Repeat every entry exactly as given.

Stored data entries:
━━━━━━━━━━━━━━━━━━━━
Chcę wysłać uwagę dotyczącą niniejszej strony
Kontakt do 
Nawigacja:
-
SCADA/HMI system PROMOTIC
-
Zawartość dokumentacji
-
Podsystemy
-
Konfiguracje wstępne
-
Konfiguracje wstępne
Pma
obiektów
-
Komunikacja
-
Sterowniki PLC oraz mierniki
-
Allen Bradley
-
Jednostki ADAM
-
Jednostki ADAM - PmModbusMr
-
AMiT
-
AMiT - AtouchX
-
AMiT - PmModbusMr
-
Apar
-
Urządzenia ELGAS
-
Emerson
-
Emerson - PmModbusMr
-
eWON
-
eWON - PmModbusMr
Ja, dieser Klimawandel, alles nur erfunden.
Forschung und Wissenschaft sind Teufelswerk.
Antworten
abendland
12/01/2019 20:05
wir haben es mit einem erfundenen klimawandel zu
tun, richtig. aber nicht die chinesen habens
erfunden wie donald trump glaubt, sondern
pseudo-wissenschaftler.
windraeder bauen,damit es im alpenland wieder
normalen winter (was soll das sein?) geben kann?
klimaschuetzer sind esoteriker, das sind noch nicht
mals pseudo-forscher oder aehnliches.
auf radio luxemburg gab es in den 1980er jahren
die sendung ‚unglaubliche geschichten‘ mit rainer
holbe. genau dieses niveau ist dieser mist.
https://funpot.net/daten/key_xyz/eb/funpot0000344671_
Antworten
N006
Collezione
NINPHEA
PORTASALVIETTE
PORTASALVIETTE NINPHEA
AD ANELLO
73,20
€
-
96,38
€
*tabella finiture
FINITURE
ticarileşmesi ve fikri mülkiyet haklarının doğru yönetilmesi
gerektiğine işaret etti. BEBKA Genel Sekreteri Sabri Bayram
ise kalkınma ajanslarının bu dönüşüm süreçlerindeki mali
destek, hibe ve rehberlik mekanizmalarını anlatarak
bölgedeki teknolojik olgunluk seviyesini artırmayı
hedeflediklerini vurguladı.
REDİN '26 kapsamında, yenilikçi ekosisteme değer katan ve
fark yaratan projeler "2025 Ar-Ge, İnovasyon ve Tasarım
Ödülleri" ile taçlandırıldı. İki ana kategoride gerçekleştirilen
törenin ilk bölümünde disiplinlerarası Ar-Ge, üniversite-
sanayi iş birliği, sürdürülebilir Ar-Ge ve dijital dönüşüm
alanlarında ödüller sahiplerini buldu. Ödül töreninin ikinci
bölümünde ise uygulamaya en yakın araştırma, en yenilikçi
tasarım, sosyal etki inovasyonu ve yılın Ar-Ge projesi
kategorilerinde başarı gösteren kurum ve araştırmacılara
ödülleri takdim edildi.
━━━━━━━━━━━━━━━━━━━━
→ **Final answer**:
Chcę wysłać uwagę dotyczącą niniejszej strony
Kontakt do 
Nawigacja:
-
SCADA/HMI system PROMOTIC
-
Zawartość dokumentacji
-
Podsystemy
-
Konfiguracje wstępne
-
Konfiguracje wstępne
Pma
obiektów
-
Komunikacja
-
Sterowniki PLC oraz mierniki
-
Allen Bradley
-
Jednostki ADAM
-
Jednostki ADAM - PmModbusMr
-
AMiT
-
AMiT - AtouchX
-
AMiT - PmModbusMr
-
Apar
-
Urządzenia ELGAS
-
Emerson
-
Emerson - PmModbusMr
-
eWON
-
eWON - PmModbusMr
Ja, dieser Klimawandel, alles nur erfunden.
Forschung und Wissenschaft sind Teufelswerk.
Antworten
abendland
12/01/2019 20:05
wir haben es mit einem erfundenen klimawandel zu
tun, richtig. aber nicht die chinesen habens
erfunden wie donald trump glaubt, sondern
pseudo-wissenschaftler.
windraeder bauen,damit es im alpenland wieder
normalen winter (was soll das sein?) geben kann?
klimaschuetzer sind esoteriker, das sind noch nicht
mals pseudo-forscher oder aehnliches.
auf radio luxemburg gab es in den 1980er jahren
die sendung ‚unglaubliche geschichten‘ mit rainer
holbe. genau dieses niveau ist dieser mist.
https://funpot.net/daten/key_xyz/eb/funpot0000344671_
Antworten
N006
Collezione
NINPHEA
PORTASALVIETTE
PORTASALVIETTE NINPHEA
AD ANELLO
73,20
€
-
96,38
€
*tabella finiture
FINITURE
ticarileşmesi ve fikri mülkiyet haklarının doğru yönetilmesi
gerektiğine işaret etti. BEBKA Genel Sekreteri Sabri Bayram
ise kalkınma ajanslarının bu dönüşüm süreçlerindeki mali
destek, hibe ve rehberlik mekanizmalarını anlatarak
bölgedeki teknolojik olgunluk seviyesini artırmayı
hedeflediklerini vurguladı.
REDİN '26 kapsamında, yenilikçi ekosisteme değer katan ve
fark yaratan projeler "2025 Ar-Ge, İnovasyon ve Tasarım
Ödülleri" ile taçlandırıldı. İki ana kategoride gerçekleştirilen
törenin ilk bölümünde disiplinlerarası Ar-Ge, üniversite-
sanayi iş birliği, sürdürülebilir Ar-Ge ve dijital dönüşüm
alanlarında ödüller sahiplerini buldu. Ödül töreninin ikinci
bölümünde ise uygulamaya en yakın araştırma, en yenilikçi
tasarım, sosyal etki inovasyonu ve yılın Ar-Ge projesi
kategorilerinde başarı gösteren kurum ve araştırmacılara
ödülleri takdim edildi.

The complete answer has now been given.